In his work and writings, my innovative and inspiring teacher Dan Siegel, M.D. talks at length about the importance of making sense of your own life story. In his most recent book, Mindsight, Dr. Siegel stresses that: “This is such a crucial point that I’ll repeat it…having difficult experiences early in life is less important than whether we’ve found a way to make sense of how those experiences have effected us. Making sense is a source of strength and resilience.”(p.172) He goes on to say that in his vast professional experience he has “…come to believe that making sense is essential to our well being and happiness.”

As an adoptive parent and family therapist helping adoptive families, I find this an incredibly hopeful message: making sense of difficult early experiences can liberate us from their constraints. In order to make sense though, the difficulty of early experiences must first be acknowledged and embraced. For the adopted child the difficulty of being given up by their biological mother must not be diminished. Under any other circumstances a child’s loss of its mother at an early age is a tragedy. Yet with adoption, it is often the case that the joy of the adoptive parents having a child blurs the reality of this early trauma for the child.
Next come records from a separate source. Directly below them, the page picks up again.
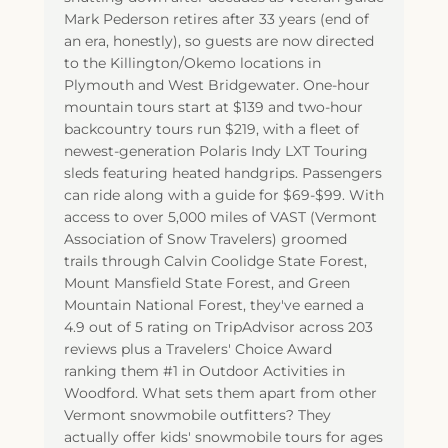
Mark Pederson retires after 33 years (end of
an era, honestly), so guests are now directed
to the Killington/Okemo locations in
Plymouth and West Bridgewater. One-hour
mountain tours start at $139 and two-hour
backcountry tours run $219, with a fleet of
newest-generation Polaris Indy LXT Touring
sleds featuring heated handgrips. Passengers
can ride along with a guide for $69-$99. With
access to over 5,000 miles of VAST (Vermont
Association of Snow Travelers) groomed
trails through Calvin Coolidge State Forest,
Mount Mansfield State Forest, and Green
Mountain National Forest, they've earned a
4.9 out of 5 rating on TripAdvisor across 203
reviews plus a Travelers' Choice Award
ranking them #1 in Outdoor Activities in
Woodford. What sets them apart from other
Vermont snowmobile outfitters? They
actually offer kids' snowmobile tours for ages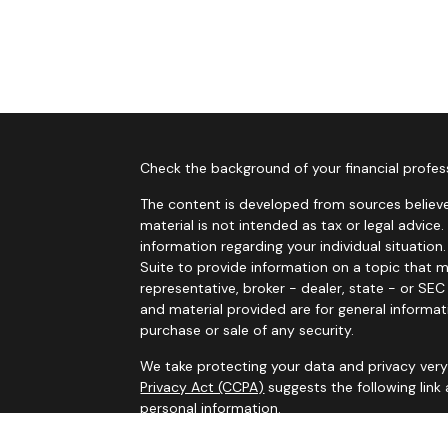
Check the background of your financial profes
The content is developed from sources believe
material is not intended as tax or legal advice.
information regarding your individual situati
Suite to provide information on a topic that m
representative, broker - dealer, state - or SE
and material provided are for general informat
purchase or sale of any security.
We take protecting your data and privacy very 
Privacy Act (CCPA)
suggests the following link
personal information
.
Copyright 2026 FMG Suite.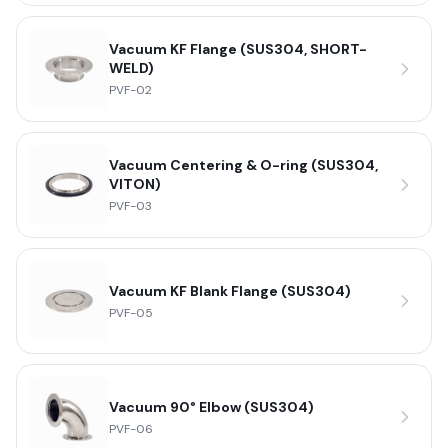
Vacuum KF Flange (SUS304, SHORT-
WELD)
PVF-02
Vacuum Centering & O-ring (SUS304,
VITON)
PVF-03
Vacuum KF Blank Flange (SUS304)
PVF-05
Vacuum 90° Elbow (SUS304)
PVF-06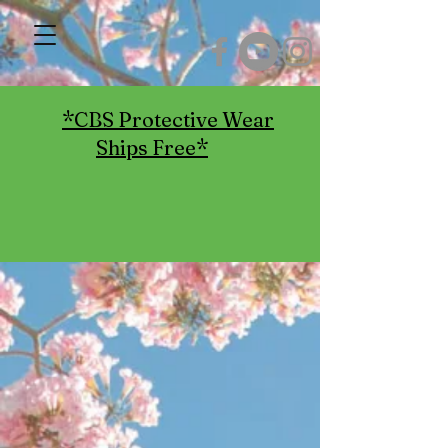
*CBS Protective Wear
Ships Free*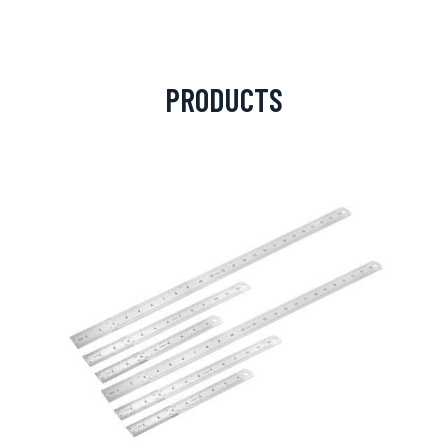
PRODUCTS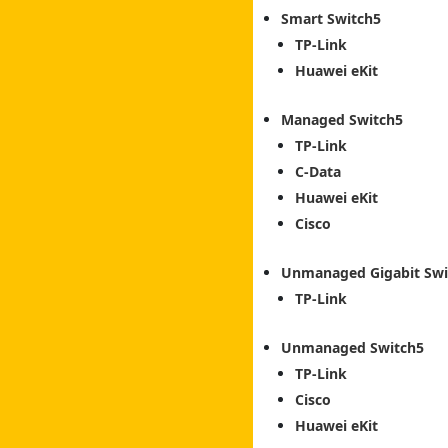
Smart Switch
TP-Link
Huawei eKit
Managed Switch
TP-Link
C-Data
Huawei eKit
Cisco
Unmanaged Gigabit Swi
TP-Link
Unmanaged Switch
TP-Link
Cisco
Huawei eKit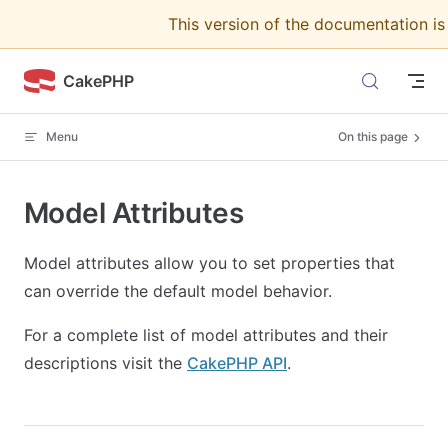
This version of the documentation i
Skip to content
CakePHP
Menu
On this page
Model Attributes
Model attributes allow you to set properties that
can override the default model behavior.
For a complete list of model attributes and their
descriptions visit the
CakePHP API
.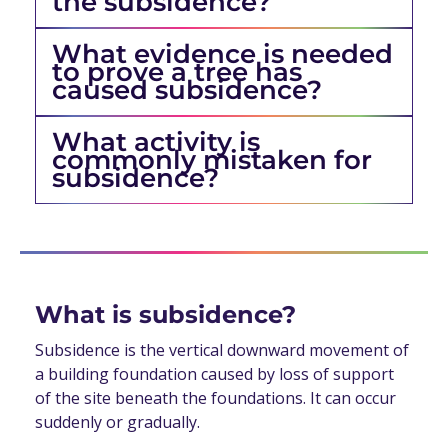
the subsidence?
What evidence is needed
to prove a tree has
caused subsidence?
What activity is
commonly mistaken for
subsidence?
What is subsidence?
Subsidence is the vertical downward movement of
a building foundation caused by loss of support
of the site beneath the foundations. It can occur
suddenly or gradually.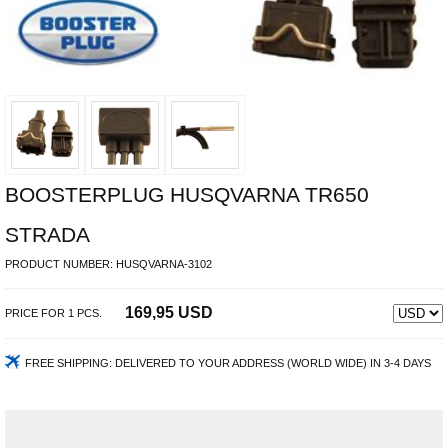
BOOSTERPLUG HUSQVARNA TR650
STRADA
PRODUCT NUMBER:
HUSQVARNA-3102
169,95 USD
PRICE FOR
1
PCS.
FREE SHIPPING:
DELIVERED TO YOUR ADDRESS (WORLD WIDE) IN 3-4 DAYS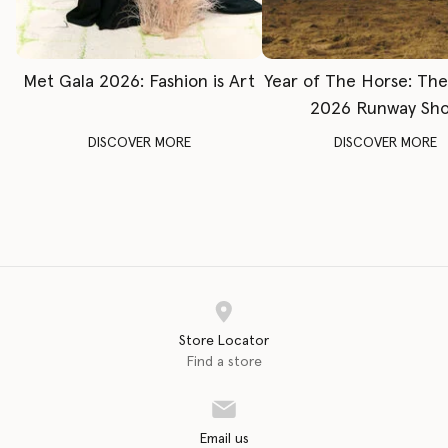
Met Gala 2026: Fashion is Art
Year of The Horse: Th
2026 Runway Sh
DISCOVER MORE
DISCOVER MORE
Store Locator
Find a store
Email us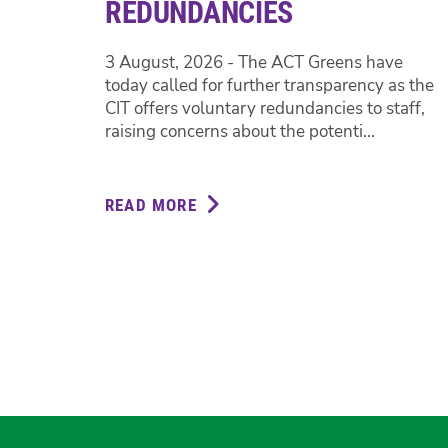
REDUNDANCIES
3 August, 2026 - The ACT Greens have
today called for further transparency as the
CIT offers voluntary redundancies to staff,
raising concerns about the potenti...
READ MORE
ABOUT
GREENS
CALL
FOR
TRANSPARENCY
ON
CIT
REDUNDANCIES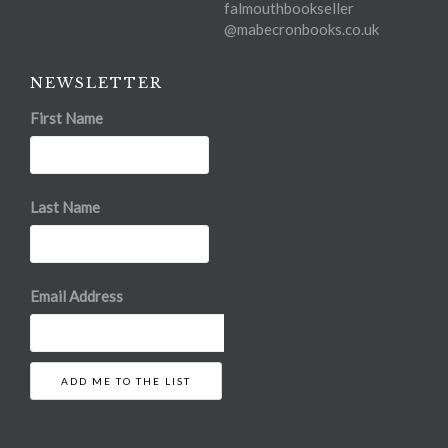
falmouthbookseller
@mabecronbooks.co.uk
NEWSLETTER
First Name
Last Name
Email Address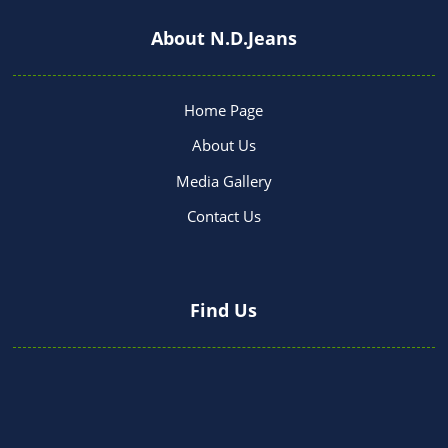
About N.D.Jeans
Home Page
About Us
Media Gallery
Contact Us
Find Us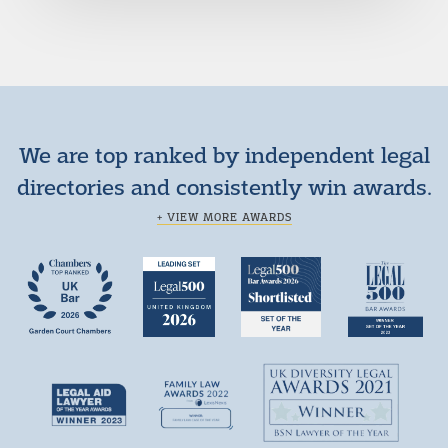
We are top ranked by independent legal
directories and consistently win awards.
+ VIEW MORE AWARDS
This Mother’s Day I encourage adoptive families to embrace the love and joy they feel for their child, and at the same time reflect on what it means for their child to, as my son expressed, have a mother they may never know. Reflect within yourselves and with your child the meaning of this. Acknowledge your child’s early loss and the sorrow it may create for them. Let the child you adopted in love know that loving the mother they may never know does not diminish their love for you. Develop openness and acceptance for your child’s emotions whatever they may be. Strive to help your child make sense of how their life began and how you came to be a family. Allow them to know their full story, even the difficult parts.

Remember, it is in the knowing and making sense of our story that liberates us from the difficulties of it. As Dan Siegel points out, knowing and understanding the truth creates strength and resilience. Celebrate this Mother’s Day by acknowledging your child’s full history. What a wonderful gift of happiness and well being for a parent to give.